* INSTRUCTIONS FOR THE TASK *
Everything from the line holding "Les chants du" to the end of the listing below should be copied exactly, line for line, minus the pictures.

* EXTRACTED RECORDS *

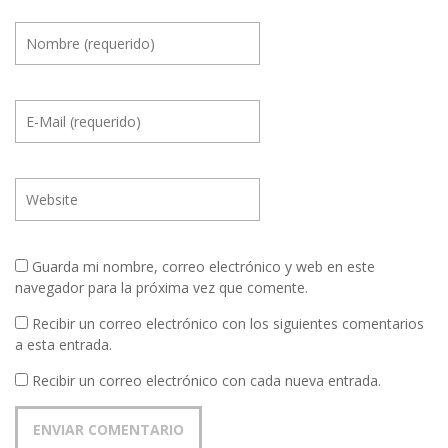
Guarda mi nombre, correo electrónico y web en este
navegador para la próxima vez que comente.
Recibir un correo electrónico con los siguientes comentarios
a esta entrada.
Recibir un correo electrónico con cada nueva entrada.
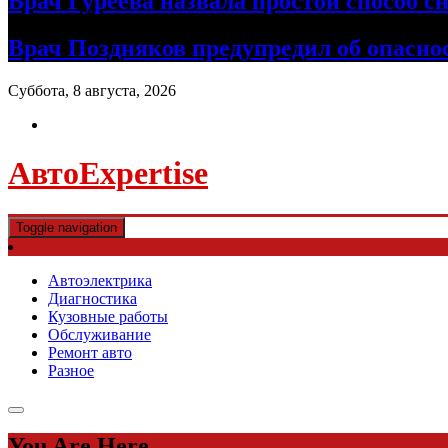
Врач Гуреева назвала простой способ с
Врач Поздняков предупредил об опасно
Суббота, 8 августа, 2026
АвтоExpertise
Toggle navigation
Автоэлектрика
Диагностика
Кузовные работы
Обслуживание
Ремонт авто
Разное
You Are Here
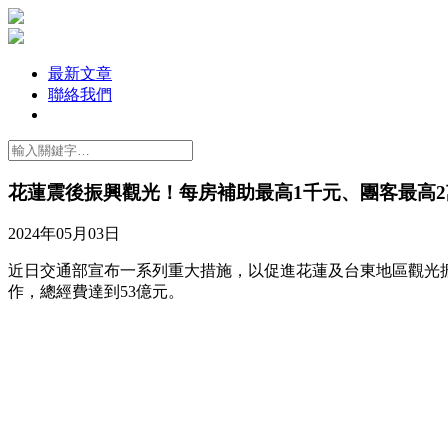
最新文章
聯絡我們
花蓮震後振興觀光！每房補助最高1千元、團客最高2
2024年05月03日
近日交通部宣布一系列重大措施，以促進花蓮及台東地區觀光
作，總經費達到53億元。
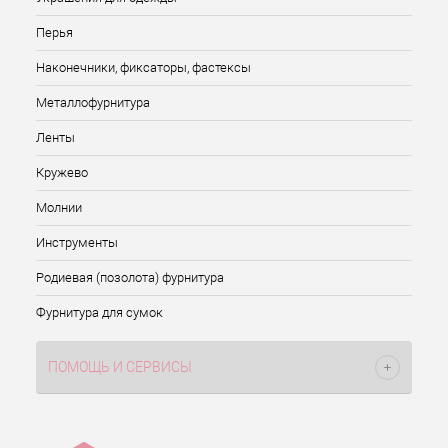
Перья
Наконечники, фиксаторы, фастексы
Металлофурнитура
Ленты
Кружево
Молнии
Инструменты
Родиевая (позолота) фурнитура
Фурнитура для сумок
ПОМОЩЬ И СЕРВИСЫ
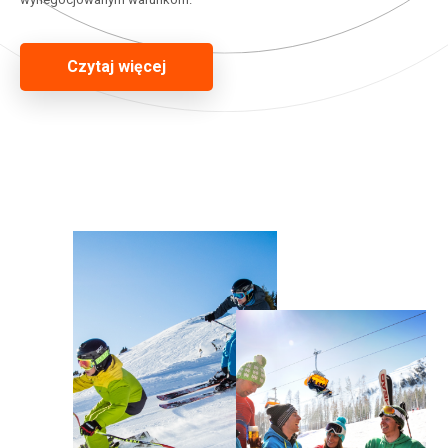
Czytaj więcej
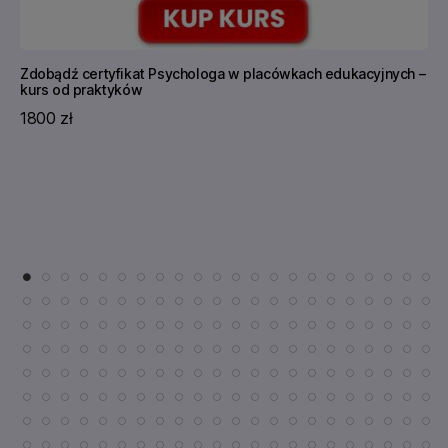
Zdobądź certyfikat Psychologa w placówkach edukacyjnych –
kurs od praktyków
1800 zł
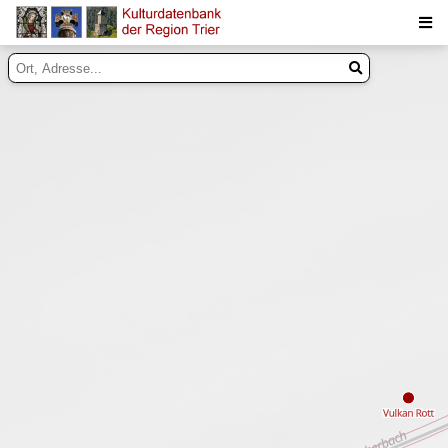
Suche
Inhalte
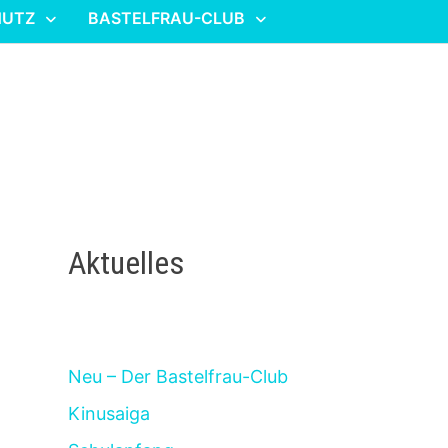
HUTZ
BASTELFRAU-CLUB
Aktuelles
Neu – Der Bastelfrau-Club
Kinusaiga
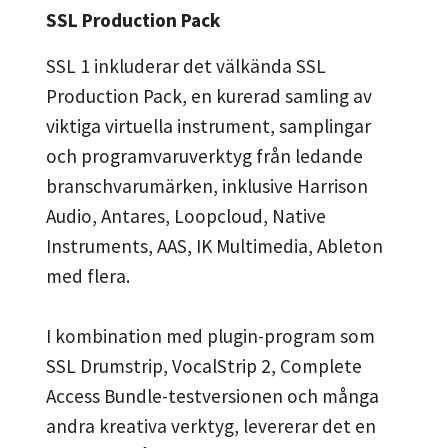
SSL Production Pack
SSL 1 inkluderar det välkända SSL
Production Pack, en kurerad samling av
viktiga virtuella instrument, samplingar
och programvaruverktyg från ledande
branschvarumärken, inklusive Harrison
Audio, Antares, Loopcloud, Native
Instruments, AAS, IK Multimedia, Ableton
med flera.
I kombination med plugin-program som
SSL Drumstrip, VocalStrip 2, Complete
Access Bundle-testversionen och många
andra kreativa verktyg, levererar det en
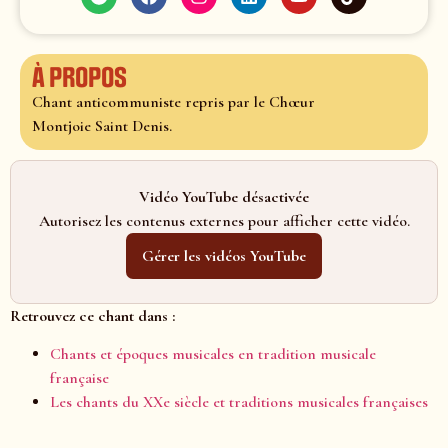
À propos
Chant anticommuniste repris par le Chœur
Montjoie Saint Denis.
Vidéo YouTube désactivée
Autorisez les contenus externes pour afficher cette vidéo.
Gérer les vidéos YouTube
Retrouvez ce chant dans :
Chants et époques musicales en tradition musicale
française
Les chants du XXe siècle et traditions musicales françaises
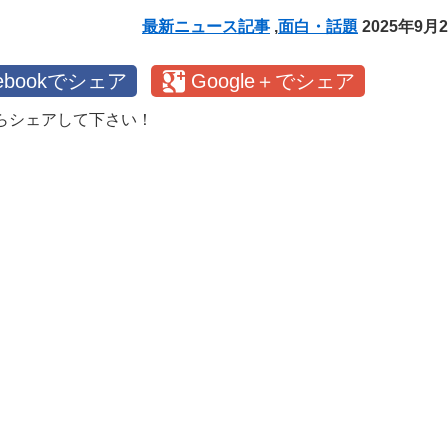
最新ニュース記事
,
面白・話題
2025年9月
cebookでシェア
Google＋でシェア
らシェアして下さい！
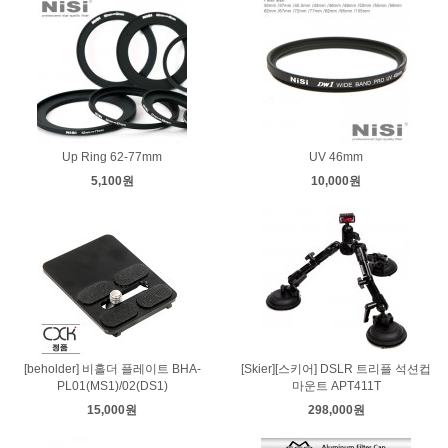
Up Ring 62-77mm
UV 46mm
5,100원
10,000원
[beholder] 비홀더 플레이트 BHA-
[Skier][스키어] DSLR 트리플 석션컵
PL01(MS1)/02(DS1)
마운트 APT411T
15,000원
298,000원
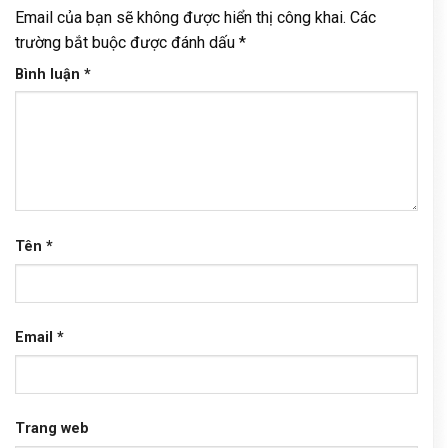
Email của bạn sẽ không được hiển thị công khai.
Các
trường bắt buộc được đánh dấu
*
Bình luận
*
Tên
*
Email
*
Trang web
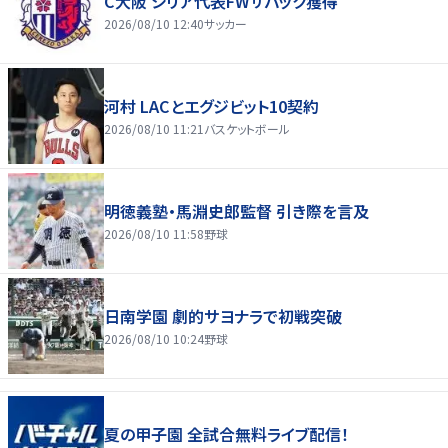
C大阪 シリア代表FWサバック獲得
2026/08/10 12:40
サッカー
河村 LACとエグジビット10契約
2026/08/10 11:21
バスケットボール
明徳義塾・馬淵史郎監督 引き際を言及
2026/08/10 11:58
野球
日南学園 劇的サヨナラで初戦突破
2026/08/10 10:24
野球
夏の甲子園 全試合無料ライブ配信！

* RESPONSE AREA *
Les chants du XXe siècle et traditions musicales françaises
最新ニュース記事
,
面白・話題
2025年9月
cebookでシェア
Google＋でシェア
らシェアして下さい！
Up Ring 62-77mm
UV 46mm
5,100원
10,000원
[beholder] 비홀더 플레이트 BHA-
[Skier][스키어] DSLR 트리플 석션컵
PL01(MS1)/02(DS1)
마운트 APT411T
15,000원
298,000원
Email của bạn sẽ không được hiển thị công khai.
Các
trường bắt buộc được đánh dấu
*
Bình luận
*
Tên
*
Email
*
Trang web
C大阪 シリア代表FWサバック獲得
2026/08/10 12:40
サッカー
河村 LACとエグジビット10契約
2026/08/10 11:21
バスケットボール
明徳義塾・馬淵史郎監督 引き際を言及
2026/08/10 11:58
野球
日南学園 劇的サヨナラで初戦突破
2026/08/10 10:24
野球
夏の甲子園 全試合無料ライブ配信！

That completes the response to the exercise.